Another article, written by Bruce Torrence and still in the “fun” category,  described a convention of magicians, mathematicians, and puzzle masters held in honor of Martin Gardner, “the prolific and magnetic author whose interests spanned the seemingly disparate disciplines of mathematics, puzzles, magic, and the spirited debunking of pseudoscience.” A particularly obscure puzzle was presented by one of the speakers before he abruptly ended his brief talk and sat down: “I have two children. One is a boy born on a Tuesday. What is the probability I have two boys?” …brief pause… “The first thing you think is ‘What has Tuesday got to do with it?’ Well, it has everything to do with it.” As it turns out, this riddle became the talk of the convention, and was finally solved by counting all possible outcomes, including gender, births, and days of the week, and using basic probability theory. By the way, the answer is 13/27.

Finally, of extreme interest to me, was an article about the terrors of Mathematical Analysis. This is the course I will be taking in the spring, and it is the only course I still need to fulfill my major. The bad part is that I am already stressing about taking it. I have heard frightening things about how impossible this course is, and how I should just resign myself to being happy if I pass it, let alone trying to get a good grade in it. So Tina Rapke’s article “Confronting Analysis” was speaking to me. She shares about how she struggled with mathematical analysis in the beginning, actually “drowning” is the word she used, and how she eventually found understanding and success by hard work, tenacity, and consulting multiple resources, some of which she discusses in the article. She is now a Ph.D. candidate pursuing an interdisciplinary degree in mathematics and education, having written her PH.D. candidacy exam in analysis, and passing. Her advice to those who struggle with analysis? a) You are not alone! b) Be open to various textbooks and resources, and  c) Don’t give up!

I think I will keep this article close at hand… spring semester is coming!

On October 6, we had a guest speaker in Capstone, Dr. Julie Eaton from the University of Puget Sound, who gave a presentation on locating critical points of polynomials. First, she presented the Lucas-Gauss Theorem: “The roots of the derivative of polynomials are contained in the convex hull of the roots of that polynomial.” For polynomials with real roots, it was easy to see graphically that the roots of the derivative, which are the critical points of the continuous polynomial curve, would be contained within the same interval as the roots of the polynomial. I had a little more difficulty following what was happening when some of the roots were complex numbers, however, because none of my classes to date have covered graphing in the complex number system. I know that when the root of a polynomial is a complex number, its conjugate is also a root. This made it easier to understand that the graph containing complex roots could be connected to form a region rather than an interval. It was interesting to see that the same principle in the real number system was true in the complex numbers. The region created by the roots of the derivatives was fully contained in the roots of the polynomial. For higher order polynomials, each time a derivative was taken, the shape of the region “decreased” and was still fully contained. For example, a fifth degree polynomial with one real and four complex roots created a pentagon, the first derivative created a quadrilateral, the second a triangle, and so on, each fully contained within the other. One of the things I love about math is finding patterns in “unexpected” places, so this was fascinating to me.

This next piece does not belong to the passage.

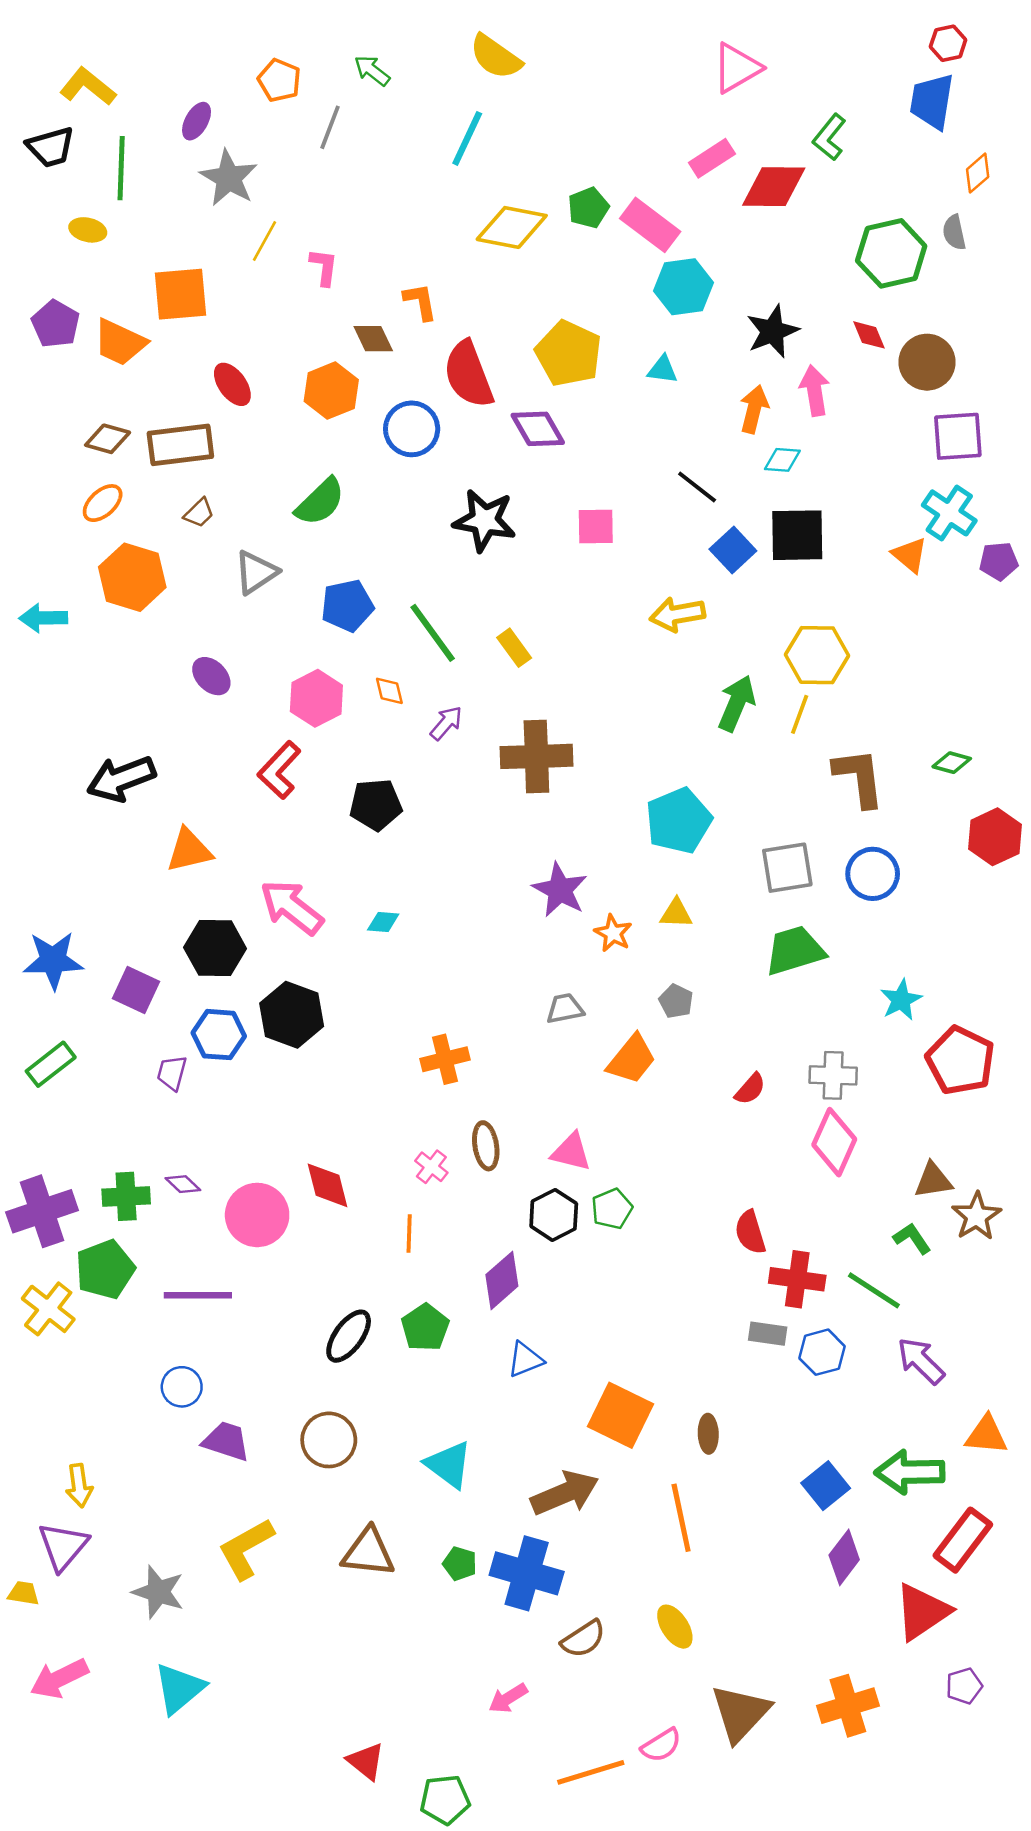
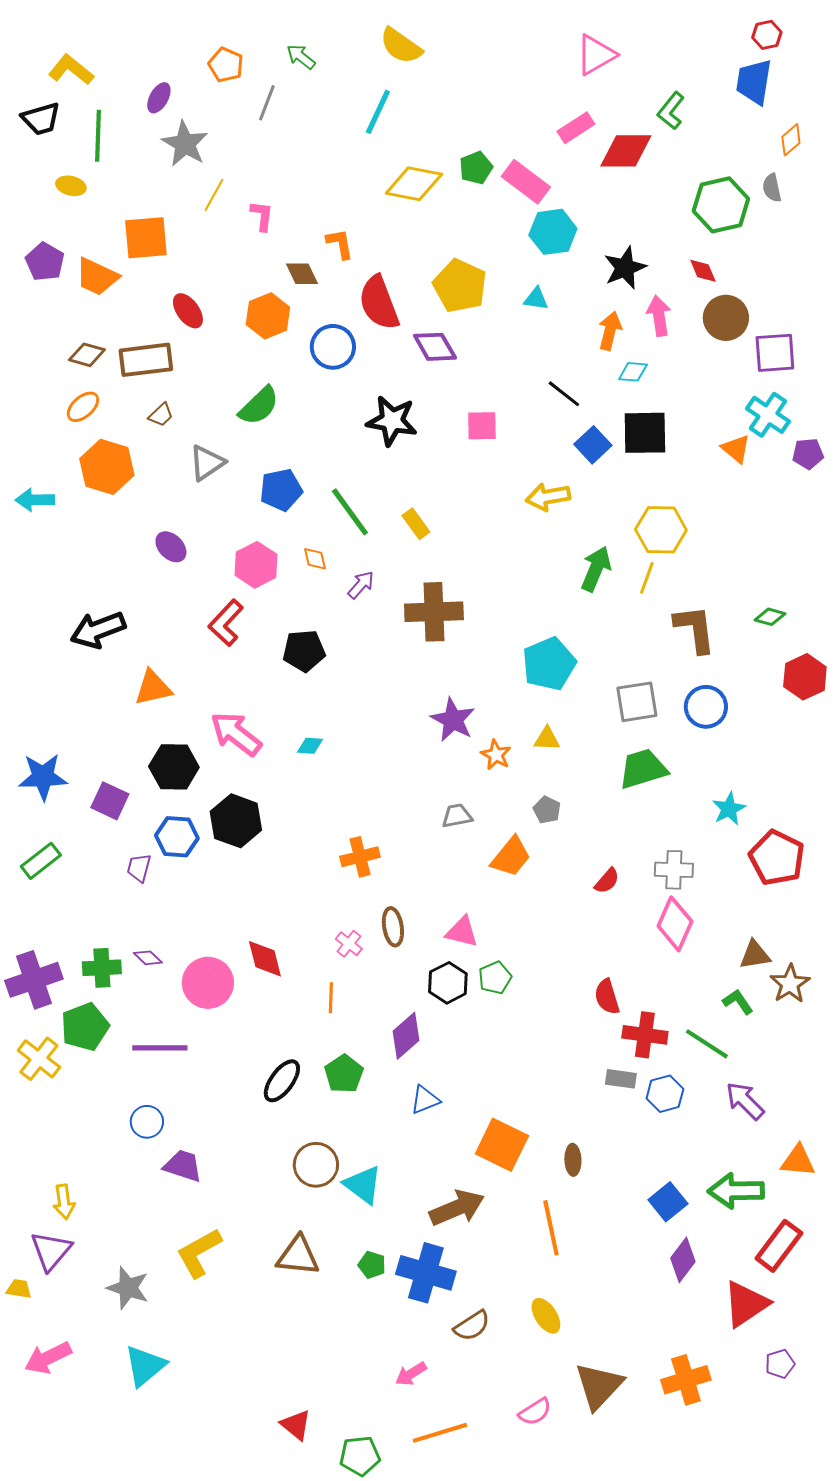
brown circle: (927, 362) -> (726, 318), moved
brown circle: (329, 1440) -> (316, 1165), moved
orange line: (591, 1772) -> (440, 1433), moved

The second concept Dr. Eaton covered had to do with Newton polygons, which Newton created in 1671 along with an algorithm used to approximate the roots of polynomials as functions of their coefficients. I had no difficulty in actually using the technique to approximate the roots, but I didn’t fully understand the explanation of why it works. I guess that will wait for another day! I found the presentation quite interesting, but it went a little “fast” for me. I would like to have had more time to explore with Dr. Eaton a few of the concepts that were new to me, but she was under specific time constraints, and it was a lecture, after all. For me, the best part of the presentation is that, even though I didn’t fully understand everything she shared, it gave me ideas on new avenues of study.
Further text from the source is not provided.